What FCF Measures and Why It Is Harder to Manipulate
Free cash flow equals operating cash flow minus capital expenditures. Operating cash flow starts with net income and adjusts for non-cash items (depreciation, amortization, stock-based compensation) and changes in working capital. Subtracting capex produces the cash available after the company has maintained and invested in its asset base -- the number that can actually be returned to shareholders, used to repay debt, or reinvested in growth. This is why Warren Buffett's 'owner earnings' concept -- approximately operating income plus depreciation minus maintenance capex -- closely tracks free cash flow as the more economically honest measure of what a business actually earns.
Accounting earnings have multiple escape hatches that allow management to influence reported profitability: revenue recognition timing, depreciation schedules, capitalization versus expensing decisions, and reserve levels. Free cash flow has fewer. Cash collected from customers is cash; cash paid to suppliers and employees is cash. The primary manipulation available in operating cash flow is working capital management -- stretching payables (taking longer to pay suppliers) and accelerating receivables (collecting from customers faster) can temporarily boost cash flow. But these levers are limited by supplier relationships and customer terms, and the effect reverses in subsequent periods.

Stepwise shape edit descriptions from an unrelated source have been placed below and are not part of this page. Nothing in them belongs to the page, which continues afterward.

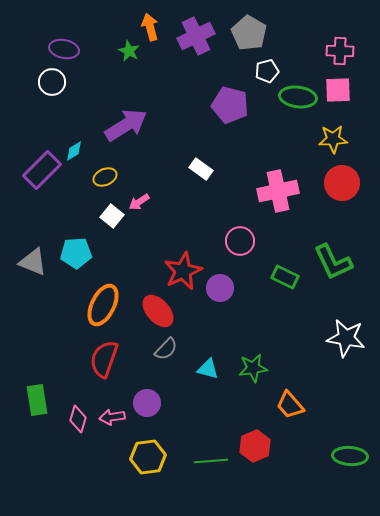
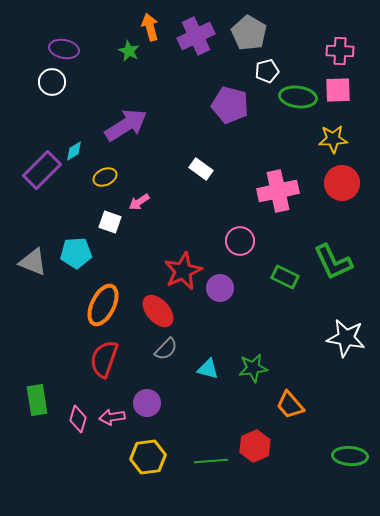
white square at (112, 216): moved 2 px left, 6 px down; rotated 20 degrees counterclockwise
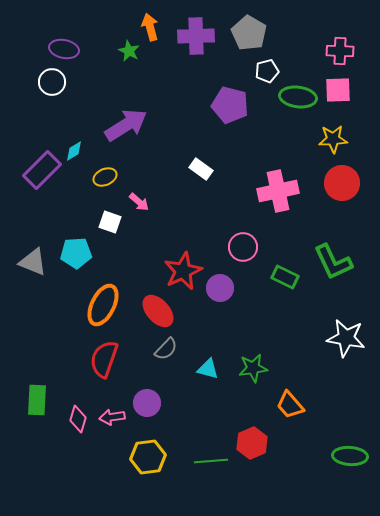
purple cross at (196, 36): rotated 24 degrees clockwise
pink arrow at (139, 202): rotated 105 degrees counterclockwise
pink circle at (240, 241): moved 3 px right, 6 px down
green rectangle at (37, 400): rotated 12 degrees clockwise
red hexagon at (255, 446): moved 3 px left, 3 px up
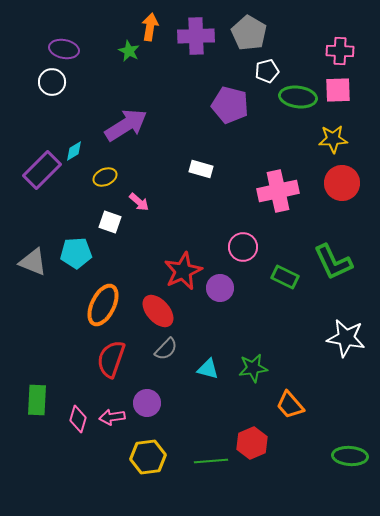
orange arrow at (150, 27): rotated 24 degrees clockwise
white rectangle at (201, 169): rotated 20 degrees counterclockwise
red semicircle at (104, 359): moved 7 px right
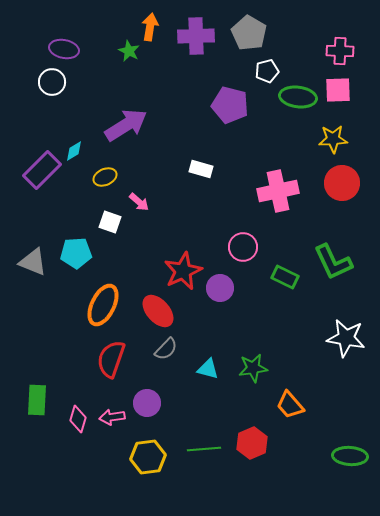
green line at (211, 461): moved 7 px left, 12 px up
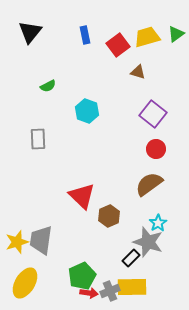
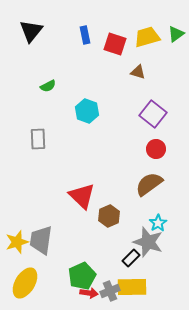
black triangle: moved 1 px right, 1 px up
red square: moved 3 px left, 1 px up; rotated 35 degrees counterclockwise
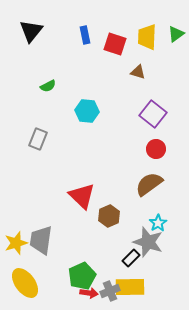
yellow trapezoid: rotated 72 degrees counterclockwise
cyan hexagon: rotated 15 degrees counterclockwise
gray rectangle: rotated 25 degrees clockwise
yellow star: moved 1 px left, 1 px down
yellow ellipse: rotated 68 degrees counterclockwise
yellow rectangle: moved 2 px left
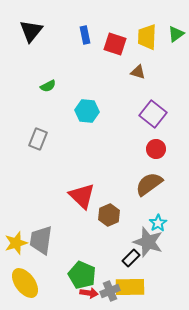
brown hexagon: moved 1 px up
green pentagon: moved 1 px up; rotated 24 degrees counterclockwise
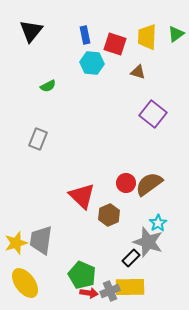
cyan hexagon: moved 5 px right, 48 px up
red circle: moved 30 px left, 34 px down
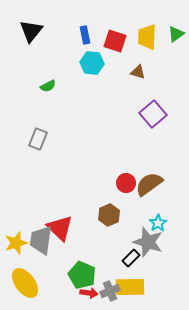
red square: moved 3 px up
purple square: rotated 12 degrees clockwise
red triangle: moved 22 px left, 32 px down
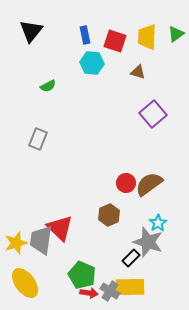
gray cross: rotated 36 degrees counterclockwise
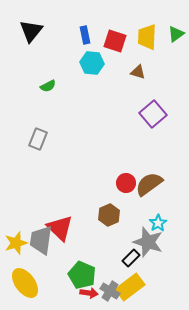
yellow rectangle: rotated 36 degrees counterclockwise
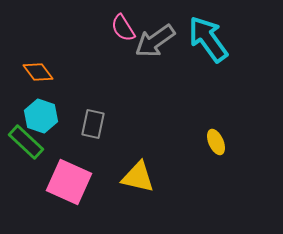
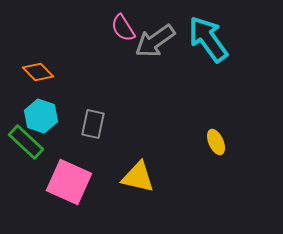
orange diamond: rotated 8 degrees counterclockwise
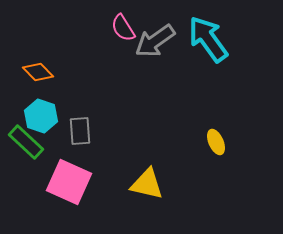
gray rectangle: moved 13 px left, 7 px down; rotated 16 degrees counterclockwise
yellow triangle: moved 9 px right, 7 px down
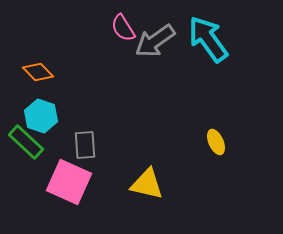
gray rectangle: moved 5 px right, 14 px down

The gap between net income and FCF is an informative signal in both directions. A business that generates significantly more FCF than net income -- because depreciation charges exceed maintenance capex needs -- is producing accounting earnings that understate real cash generation. Many asset-light businesses (software, consumer brands) fall into this category. Conversely, a business where net income consistently exceeds FCF is consuming cash to grow -- which is fine for a rapidly expanding company building competitive infrastructure, and a warning sign for a mature company with limited growth requiring disproportionate cash consumption.